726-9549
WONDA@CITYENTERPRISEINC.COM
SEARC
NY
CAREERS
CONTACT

• • • • • • •

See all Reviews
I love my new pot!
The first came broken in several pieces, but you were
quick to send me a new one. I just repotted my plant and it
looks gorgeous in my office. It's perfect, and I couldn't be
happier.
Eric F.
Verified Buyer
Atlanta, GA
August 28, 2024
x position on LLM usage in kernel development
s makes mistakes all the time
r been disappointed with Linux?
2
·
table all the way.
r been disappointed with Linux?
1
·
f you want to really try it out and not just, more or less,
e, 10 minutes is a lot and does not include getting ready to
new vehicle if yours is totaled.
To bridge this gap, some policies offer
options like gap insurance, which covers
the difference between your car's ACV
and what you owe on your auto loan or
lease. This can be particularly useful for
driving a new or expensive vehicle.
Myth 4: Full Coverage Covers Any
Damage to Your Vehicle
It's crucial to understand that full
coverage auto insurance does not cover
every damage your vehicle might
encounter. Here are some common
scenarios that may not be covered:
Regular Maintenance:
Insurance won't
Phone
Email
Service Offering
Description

• • • • • • •

▸ Problem description
Locate the string "that" in the listing above and copy every line where it occurs.

▸ Worked solution
It's crucial to understand that full
scenarios that may not be covered:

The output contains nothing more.